Stahlman: Well, what?
Doctor: That you, sir, are a nitwit!
After Stahlman leaves in a huff, The Doctor nods jokingly to the Brigadier. Bliss. Later on, The Doctor is imploring Stahlman to look at the data the project computer is spitting out, but Stahlman refuses. The Doctor shouts back, "Well, look at it, man! Are you blind?!"
The Jon Pertwee Doctor of Season Seven could very well be my favourite Doctor of all time. Any similarities between The Doctor and James Bond at this point, too (an oft-mentioned comparison), are inaccurate. The world of James Bond might exist around The Doctor, but Pertwee's Venusian martial arts are only briefly introduced in this story, nor is he engaging in much physical conflict with anyone at all. The Doctor here is such an iconoclast and a rebel, he walks around like he owns the place, but is constantly frustrated by the fact that other, less intelligent beings are in control of the situation. This is also a Doctor at his most independent, despite being forced to rely on his close circle of powerful friends to get his foot in the door.
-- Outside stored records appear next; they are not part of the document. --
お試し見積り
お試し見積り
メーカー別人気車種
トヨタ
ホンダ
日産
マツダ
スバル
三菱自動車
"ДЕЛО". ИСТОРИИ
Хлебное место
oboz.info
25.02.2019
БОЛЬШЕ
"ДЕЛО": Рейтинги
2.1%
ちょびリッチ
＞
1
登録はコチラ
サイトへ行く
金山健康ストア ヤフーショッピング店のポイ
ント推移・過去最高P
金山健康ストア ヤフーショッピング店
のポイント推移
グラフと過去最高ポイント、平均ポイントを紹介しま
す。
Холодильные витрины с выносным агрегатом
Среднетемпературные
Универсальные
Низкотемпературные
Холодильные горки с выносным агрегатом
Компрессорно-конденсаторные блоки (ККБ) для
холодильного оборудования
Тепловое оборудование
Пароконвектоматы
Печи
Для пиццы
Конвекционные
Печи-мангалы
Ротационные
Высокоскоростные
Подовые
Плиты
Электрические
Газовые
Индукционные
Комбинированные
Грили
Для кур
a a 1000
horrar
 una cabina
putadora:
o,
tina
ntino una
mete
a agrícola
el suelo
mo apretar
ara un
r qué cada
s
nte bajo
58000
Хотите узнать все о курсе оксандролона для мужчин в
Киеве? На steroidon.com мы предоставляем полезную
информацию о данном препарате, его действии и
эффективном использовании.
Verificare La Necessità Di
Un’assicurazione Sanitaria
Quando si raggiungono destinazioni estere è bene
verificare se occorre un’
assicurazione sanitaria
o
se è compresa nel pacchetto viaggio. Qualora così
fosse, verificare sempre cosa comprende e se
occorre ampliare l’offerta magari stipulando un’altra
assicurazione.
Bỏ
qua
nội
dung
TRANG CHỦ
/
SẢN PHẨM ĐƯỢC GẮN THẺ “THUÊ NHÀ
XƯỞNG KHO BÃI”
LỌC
The main reason for the Third Doctor's independence is the strength of his companion, Liz Shaw. Liz is such a strong and intelligent character that she doesn't even need to be in a scene for her to be taking part in the story. Liz makes her first appearance of the story fifteen minutes into Episode One, having already been hard at work in the hut that The Doctor has managed to secure for his experiments. Any other companion would have to be seen a great deal more, often at The Doctor's elbow, asking him what's going on and what is that strange device he's holding. With Liz, The Doctor is at his most free (ironic, given his imprisonment by the Time Lords), and, since we don't have the usual window into his mind that a typical companion usually provides, he is also at his most interesting.